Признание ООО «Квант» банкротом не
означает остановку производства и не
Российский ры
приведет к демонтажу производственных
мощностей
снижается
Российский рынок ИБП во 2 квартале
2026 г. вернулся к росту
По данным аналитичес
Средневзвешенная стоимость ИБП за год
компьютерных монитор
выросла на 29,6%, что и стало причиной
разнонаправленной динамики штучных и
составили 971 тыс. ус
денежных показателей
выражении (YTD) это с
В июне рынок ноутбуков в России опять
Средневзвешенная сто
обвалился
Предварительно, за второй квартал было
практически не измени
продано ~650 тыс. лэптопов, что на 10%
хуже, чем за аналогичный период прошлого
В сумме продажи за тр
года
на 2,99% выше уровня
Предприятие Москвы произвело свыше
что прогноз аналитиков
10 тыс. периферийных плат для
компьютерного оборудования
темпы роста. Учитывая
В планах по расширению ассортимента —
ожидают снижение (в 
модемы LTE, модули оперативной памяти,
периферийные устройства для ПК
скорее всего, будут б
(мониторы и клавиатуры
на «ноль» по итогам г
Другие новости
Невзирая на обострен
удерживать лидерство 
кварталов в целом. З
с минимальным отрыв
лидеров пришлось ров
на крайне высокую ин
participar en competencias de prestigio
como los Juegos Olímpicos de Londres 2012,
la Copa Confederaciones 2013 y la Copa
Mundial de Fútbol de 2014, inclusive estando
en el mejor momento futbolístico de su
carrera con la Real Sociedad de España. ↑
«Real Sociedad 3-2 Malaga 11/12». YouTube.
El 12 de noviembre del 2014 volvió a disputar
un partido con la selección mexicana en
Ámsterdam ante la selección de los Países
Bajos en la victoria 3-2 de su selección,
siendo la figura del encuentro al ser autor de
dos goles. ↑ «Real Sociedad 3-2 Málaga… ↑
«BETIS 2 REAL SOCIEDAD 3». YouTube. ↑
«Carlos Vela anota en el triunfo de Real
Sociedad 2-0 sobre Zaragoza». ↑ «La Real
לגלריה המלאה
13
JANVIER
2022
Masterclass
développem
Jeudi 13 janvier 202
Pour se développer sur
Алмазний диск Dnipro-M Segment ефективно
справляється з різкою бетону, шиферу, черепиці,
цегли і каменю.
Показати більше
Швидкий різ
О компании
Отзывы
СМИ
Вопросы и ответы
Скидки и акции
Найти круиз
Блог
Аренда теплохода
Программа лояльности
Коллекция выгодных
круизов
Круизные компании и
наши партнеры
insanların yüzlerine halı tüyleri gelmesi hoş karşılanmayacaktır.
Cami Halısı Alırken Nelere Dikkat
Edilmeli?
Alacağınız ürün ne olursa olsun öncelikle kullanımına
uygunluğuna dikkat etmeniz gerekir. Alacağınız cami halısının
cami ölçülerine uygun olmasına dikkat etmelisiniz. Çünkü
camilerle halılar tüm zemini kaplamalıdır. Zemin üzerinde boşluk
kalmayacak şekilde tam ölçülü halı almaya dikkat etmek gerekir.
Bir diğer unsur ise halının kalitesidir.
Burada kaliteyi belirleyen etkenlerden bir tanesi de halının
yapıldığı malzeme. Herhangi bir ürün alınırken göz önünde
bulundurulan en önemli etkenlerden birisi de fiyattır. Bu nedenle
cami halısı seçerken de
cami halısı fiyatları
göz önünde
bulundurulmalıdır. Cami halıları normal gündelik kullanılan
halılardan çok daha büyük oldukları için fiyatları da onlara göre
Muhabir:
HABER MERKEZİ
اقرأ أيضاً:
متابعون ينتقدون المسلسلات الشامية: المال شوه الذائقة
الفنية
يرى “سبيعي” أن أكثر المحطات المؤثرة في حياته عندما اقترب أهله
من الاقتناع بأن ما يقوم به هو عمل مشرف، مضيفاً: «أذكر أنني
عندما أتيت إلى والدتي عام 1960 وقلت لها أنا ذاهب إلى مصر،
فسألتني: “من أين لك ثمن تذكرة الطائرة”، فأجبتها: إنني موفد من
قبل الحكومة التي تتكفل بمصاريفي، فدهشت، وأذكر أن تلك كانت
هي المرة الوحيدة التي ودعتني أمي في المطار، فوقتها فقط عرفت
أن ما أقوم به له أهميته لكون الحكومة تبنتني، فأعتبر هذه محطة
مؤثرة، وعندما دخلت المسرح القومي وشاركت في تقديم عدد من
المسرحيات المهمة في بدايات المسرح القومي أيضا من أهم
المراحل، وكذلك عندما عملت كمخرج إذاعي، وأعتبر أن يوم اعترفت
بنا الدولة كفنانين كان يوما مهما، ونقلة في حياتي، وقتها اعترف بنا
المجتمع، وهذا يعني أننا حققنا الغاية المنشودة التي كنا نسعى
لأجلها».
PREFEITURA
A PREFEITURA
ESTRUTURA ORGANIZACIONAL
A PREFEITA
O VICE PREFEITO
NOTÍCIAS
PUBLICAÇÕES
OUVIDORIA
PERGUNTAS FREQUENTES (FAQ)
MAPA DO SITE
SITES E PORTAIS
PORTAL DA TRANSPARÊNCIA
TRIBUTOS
○ ○ ○
Task: Determine how many lines in the listing above hold the word "selección", and reply with that number only.

Written solution: 3